An extract from the journey of one of the RB team, Zeenat working in Lebanon with Palestinian refugee children. Please follow her journey:
Had a tour around Shatlia and Bourj Al Barajneh refugee camps today located in Beirut. The contrast between the old and the new, the poor and the rich- is so stark. Example- you have the Radisson hotel on one street with slum like blocks of apartments a few meters down the road.
The Camps today had been what I was waiting for. Enough of the commercialized, shallow Beirut vibe from multinationals on every street corner, regular high street shops, beauty parlors every five seconds and not particularly friendly Lebanese people- leaving much to be desired. Very different to my expectations of what I hoped Beirut to be like... but the hidden jewels beyond the tall glass windows, shiny shop signs and general superficial glam of this place- rests in the places standard 'tourists' are told to ignore... or rather the places, the international community chooses to forget.
As I walked through the dark and narrow winding alleys, with high enclosed buildings, electricity cables draped over the walls, doors and overhead. Water leaked from random pipes. Against a backdrop of graffiti of Palestinian flags, pictures of the Dome of Rock, Arafat posters speaking of revolution, Hamas and Hezbollah symbols across the dark and sloping, ill built structures, lay the smiles of beautiful people. Smiles of noor. Heavenly light.
Every single person, old, young, infant, male, female- greeted us with smiles, greetings and Salaam. So open were the Palestinians to the strangers who had come to explore, investigate, scrutinize...pity the place they now are forced to call home.
The bright eyed children, with faces of smiles and light, were some of the most beautiful children I have ever seen. They rushed out from shops, their homes, the alleys- to wave, smile, greet and welcome us.
I found it hard to not become emotional. Whilst taking the tour with a group of about 15 other mainly American volunteers from another NGO, I looked amongst their faces to see, if it was from only my eyes, that tears began to form. It seems I was alone.

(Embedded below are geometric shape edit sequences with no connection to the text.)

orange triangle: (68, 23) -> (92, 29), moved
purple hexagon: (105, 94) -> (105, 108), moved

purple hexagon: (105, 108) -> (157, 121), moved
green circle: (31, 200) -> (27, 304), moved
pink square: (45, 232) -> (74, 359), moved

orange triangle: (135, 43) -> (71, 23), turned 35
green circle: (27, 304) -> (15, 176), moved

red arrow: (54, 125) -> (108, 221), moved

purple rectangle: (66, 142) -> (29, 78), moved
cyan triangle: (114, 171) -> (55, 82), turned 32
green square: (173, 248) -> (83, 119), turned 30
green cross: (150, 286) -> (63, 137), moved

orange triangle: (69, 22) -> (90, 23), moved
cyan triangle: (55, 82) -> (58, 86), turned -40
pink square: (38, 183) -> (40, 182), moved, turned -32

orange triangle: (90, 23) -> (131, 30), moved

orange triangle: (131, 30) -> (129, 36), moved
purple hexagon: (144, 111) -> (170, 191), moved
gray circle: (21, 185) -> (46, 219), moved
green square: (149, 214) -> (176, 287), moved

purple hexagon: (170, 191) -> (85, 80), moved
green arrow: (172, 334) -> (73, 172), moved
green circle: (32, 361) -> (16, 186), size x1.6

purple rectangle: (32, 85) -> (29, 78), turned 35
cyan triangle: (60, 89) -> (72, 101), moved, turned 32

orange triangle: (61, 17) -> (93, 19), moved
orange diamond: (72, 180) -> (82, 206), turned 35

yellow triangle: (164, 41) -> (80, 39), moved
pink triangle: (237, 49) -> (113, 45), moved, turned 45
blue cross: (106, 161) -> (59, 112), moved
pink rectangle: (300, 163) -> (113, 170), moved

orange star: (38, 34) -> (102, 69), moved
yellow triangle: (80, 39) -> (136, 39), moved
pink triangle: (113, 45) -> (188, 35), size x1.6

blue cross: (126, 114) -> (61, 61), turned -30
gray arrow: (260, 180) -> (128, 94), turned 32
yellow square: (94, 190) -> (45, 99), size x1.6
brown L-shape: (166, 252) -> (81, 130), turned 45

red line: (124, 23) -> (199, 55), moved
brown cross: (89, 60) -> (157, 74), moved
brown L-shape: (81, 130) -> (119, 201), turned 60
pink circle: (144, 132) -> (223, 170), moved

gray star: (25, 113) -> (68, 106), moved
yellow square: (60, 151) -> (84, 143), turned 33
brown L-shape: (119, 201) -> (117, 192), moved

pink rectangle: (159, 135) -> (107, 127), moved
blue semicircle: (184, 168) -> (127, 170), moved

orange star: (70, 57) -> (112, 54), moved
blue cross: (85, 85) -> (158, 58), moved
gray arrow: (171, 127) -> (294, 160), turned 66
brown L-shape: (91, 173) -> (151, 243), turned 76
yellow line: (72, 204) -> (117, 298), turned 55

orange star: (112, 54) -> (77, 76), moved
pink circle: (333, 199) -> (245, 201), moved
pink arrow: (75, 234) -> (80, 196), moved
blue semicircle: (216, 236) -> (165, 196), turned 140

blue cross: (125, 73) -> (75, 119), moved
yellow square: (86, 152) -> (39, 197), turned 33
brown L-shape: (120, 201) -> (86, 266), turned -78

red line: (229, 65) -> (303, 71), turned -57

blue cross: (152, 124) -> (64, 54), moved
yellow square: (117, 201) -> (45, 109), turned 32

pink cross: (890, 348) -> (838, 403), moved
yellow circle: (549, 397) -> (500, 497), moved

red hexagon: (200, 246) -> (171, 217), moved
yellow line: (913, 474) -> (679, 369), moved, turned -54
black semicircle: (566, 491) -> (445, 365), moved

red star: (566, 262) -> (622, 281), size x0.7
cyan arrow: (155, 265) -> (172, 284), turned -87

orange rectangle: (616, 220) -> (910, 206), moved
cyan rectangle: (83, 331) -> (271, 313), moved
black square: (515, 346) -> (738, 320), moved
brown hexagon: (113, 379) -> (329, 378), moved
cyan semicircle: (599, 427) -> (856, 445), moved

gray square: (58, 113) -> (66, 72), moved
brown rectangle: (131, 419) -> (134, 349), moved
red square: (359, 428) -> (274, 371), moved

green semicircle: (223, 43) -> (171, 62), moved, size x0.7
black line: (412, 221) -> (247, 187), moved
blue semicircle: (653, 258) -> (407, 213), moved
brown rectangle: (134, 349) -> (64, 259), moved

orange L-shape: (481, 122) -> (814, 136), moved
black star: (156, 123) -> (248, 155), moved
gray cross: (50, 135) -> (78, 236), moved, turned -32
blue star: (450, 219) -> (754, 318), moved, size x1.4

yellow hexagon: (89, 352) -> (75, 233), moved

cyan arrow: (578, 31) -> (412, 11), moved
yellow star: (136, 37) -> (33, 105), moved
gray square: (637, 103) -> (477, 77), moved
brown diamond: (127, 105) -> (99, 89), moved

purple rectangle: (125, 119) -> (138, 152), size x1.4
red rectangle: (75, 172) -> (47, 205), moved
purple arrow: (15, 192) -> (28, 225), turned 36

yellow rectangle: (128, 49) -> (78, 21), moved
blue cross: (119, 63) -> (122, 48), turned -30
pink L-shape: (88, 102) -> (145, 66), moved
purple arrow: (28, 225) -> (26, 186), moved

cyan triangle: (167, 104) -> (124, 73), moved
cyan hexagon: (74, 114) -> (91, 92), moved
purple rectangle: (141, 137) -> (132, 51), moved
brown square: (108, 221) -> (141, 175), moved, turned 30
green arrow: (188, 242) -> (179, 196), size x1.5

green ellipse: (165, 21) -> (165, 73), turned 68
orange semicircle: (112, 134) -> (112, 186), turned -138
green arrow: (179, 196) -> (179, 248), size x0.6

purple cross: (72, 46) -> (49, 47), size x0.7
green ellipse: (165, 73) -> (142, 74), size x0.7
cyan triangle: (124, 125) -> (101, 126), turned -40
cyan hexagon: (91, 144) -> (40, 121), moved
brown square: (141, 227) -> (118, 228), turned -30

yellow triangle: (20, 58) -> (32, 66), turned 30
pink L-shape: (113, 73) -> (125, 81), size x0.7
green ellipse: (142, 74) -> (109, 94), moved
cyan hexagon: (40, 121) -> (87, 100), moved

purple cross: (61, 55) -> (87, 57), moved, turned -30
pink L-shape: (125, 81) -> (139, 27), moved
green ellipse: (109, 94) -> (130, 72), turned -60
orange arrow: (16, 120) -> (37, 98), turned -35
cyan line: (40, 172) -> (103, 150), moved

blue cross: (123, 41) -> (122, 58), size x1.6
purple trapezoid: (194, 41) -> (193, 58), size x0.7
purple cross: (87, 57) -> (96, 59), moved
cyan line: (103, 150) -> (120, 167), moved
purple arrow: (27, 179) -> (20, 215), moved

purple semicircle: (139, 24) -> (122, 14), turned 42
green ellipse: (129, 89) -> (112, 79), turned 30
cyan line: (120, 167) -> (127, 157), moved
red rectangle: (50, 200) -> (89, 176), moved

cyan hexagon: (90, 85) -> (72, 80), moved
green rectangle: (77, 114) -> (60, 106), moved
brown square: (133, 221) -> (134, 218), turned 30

We were taken into a Centre which allowed elderly people with certain conditions to join together. We entered whilst there were games of Dominoes and cards going on. As we entered, every single one of these elderly men and women, stood up to greet us, give us salaam, smile and welcome us, to sit and join with them. I greeted the men old enough to be my grandfathers, with Salaam, to which they replied and put their hand to their heart. I did the same to the women, and although initially reluctant, I embraced them with handshakes and kisses on each cheek.
The lines etched on their faces, gave away their age and I couldn't help but think, these must be the originals. People forced to leave their Palestine and see their own families born into the slum camps. I sat next to a particular woman, who looked the oldest. She had the most lined face yet somehow looked the softest. She motioned to me to sit down with her, whilst she read her prayer beads.
Tears streamed down my face.
The women looked at me in confusion. Why is this foreign girl crying? Another woman looked directly at me, and asked in arabic- why are you crying tears? I stared at her, willing her to understand what I was thinking, what I was feeling.
I asked myself, who am I to shed tears in their presence when I have never known such pain?
I couldn't control it.
The warmth of the Palestinians is like that I have never known and maybe will never know.
This was just a taster. Tomorrow, we travel to Tripoli to make our way to Beddawi camp, where we will be for the next 4 weeks.
I pray for strength. That I can do something. We can do something. Anything. For these wonderful people, our brothers and sisters.